Smoke, health and household energy. Volume 1: Participatory methods for design, installation, monitoring and assessment of smoke alleviation technologies. Final Technical Report

Abstract

With more than two billion people cooking with solid fuels such as twigs, agricultural residues, dung, coal, etc., the WHO estimated that over 1.6million people were dying as a direct result of indoor air pollution. The technology used to burn these fuels - three-stone fires or rudimentary stoves - resulted in poor combustion efficiency and high levels of indoor air pollution: primarily respirable particulates (considered to be the most dangerous pollutant) and carbon monoxide.
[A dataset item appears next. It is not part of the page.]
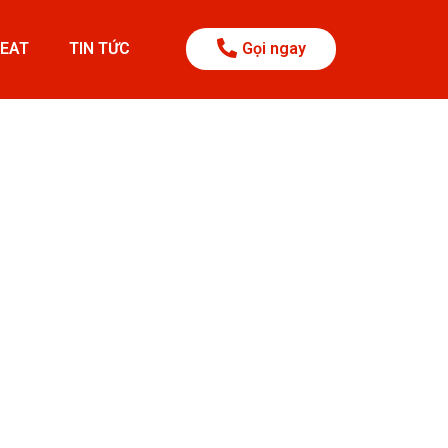
BEAT
TIN TỨC
Gọi ngay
This Final Technical Report describes a DFID-funded research project carried out by ITDG in three very different communities: a peri-urban district in Kenya; a village community in a high cold region in Nepal; and a community of displaced persons around Kassala in Sudan. The purpose of the project is to support large numbers of people living in poverty, especially women and children, to reduce the major health risks caused by smoke from kitchen fires, through awareness of the dangers of smoke and interventions to alleviate it. Interventions, in this context, mean any activities or technologies introduced by the project to alleviate smoke.

With a ‘technology-neutral’ starting point, the project worked with communities to identify, install and monitor sustainable interventions to alleviate smoke. This led to very different solutions in each country. In Kenya, a wide spectrum of options from very low cost ‘fireless cookers’ to metal smoke hoods was adopted. In Nepal, space heating is needed, and insulation, improved stoves and smoke hoods have been researched. Further research is currently under way on the smoke hoods, which were not so successful in Nepal as in the earlier studies in Kenya. In Sudan, LPG stoves were universally adopted, and the project has led to nearly 1000 households adopting this cleaner fuel.

Monitoring has been a major part of the work, to ensure that what is being promoted is having a positive effect. Smoke reduction has been the key factor for the project team, but it has been found that increased prestige and confidence, and time and cost savings have been reported as important by households involved in the project.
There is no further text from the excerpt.